REQUIRED ACTION:
Leave out the pictures and repeat every record exactly.

EXERCISE DATA:
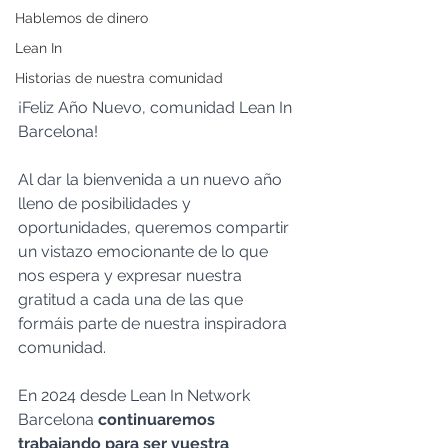
Hablemos de dinero
Lean In
Historias de nuestra comunidad
¡Feliz Año Nuevo, comunidad Lean In 
Barcelona! 
Al dar la bienvenida a un nuevo año 
lleno de posibilidades y 
oportunidades, queremos compartir 
un vistazo emocionante de lo que 
nos espera y expresar nuestra 
gratitud a cada una de las que 
formáis parte de nuestra inspiradora 
comunidad.
En 2024 desde Lean In Network 
Barcelona 
continuaremos 
trabajando para ser vuestra 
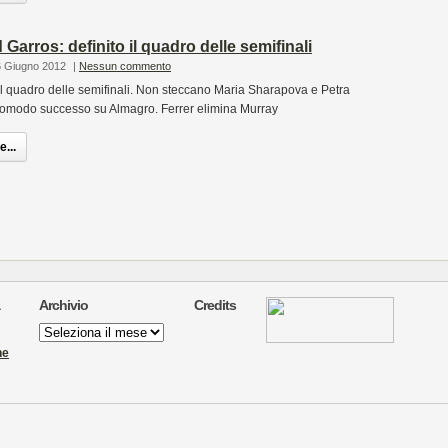
Garros: definito il quadro delle semifinali
6 Giugno 2012
|
Nessun commento
il quadro delle semifinali. Non steccano Maria Sharapova e Petra
comodo successo su Almagro. Ferrer elimina Murray
...
Archivio
Credits
Archivio
ne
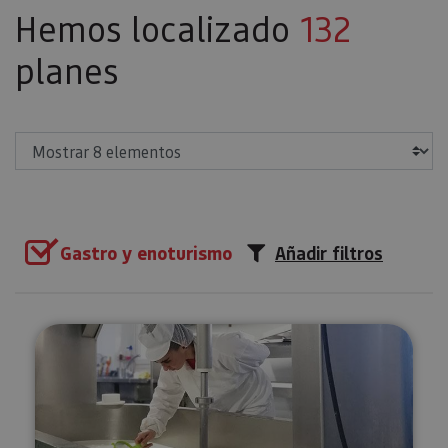
Hemos localizado
132
planes
Mostrar
Gastro y enoturismo
Añadir filtros
Visita guiada a la Quesería Mare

RESULT OF THE TASK:
Hablemos de dinero
Lean In
Historias de nuestra comunidad
¡Feliz Año Nuevo, comunidad Lean In 
Barcelona! 
Al dar la bienvenida a un nuevo año 
lleno de posibilidades y 
oportunidades, queremos compartir 
un vistazo emocionante de lo que 
nos espera y expresar nuestra 
gratitud a cada una de las que 
formáis parte de nuestra inspiradora 
comunidad.
En 2024 desde Lean In Network 
Barcelona 
continuaremos 
trabajando para ser vuestra 
Garros: definito il quadro delle semifinali
6 Giugno 2012
|
Nessun commento
il quadro delle semifinali. Non steccano Maria Sharapova e Petra
comodo successo su Almagro. Ferrer elimina Murray
...
Archivio
Credits
Archivio
ne
Hemos localizado
132
planes
Mostrar
Gastro y enoturismo
Añadir filtros
Visita guiada a la Quesería Mare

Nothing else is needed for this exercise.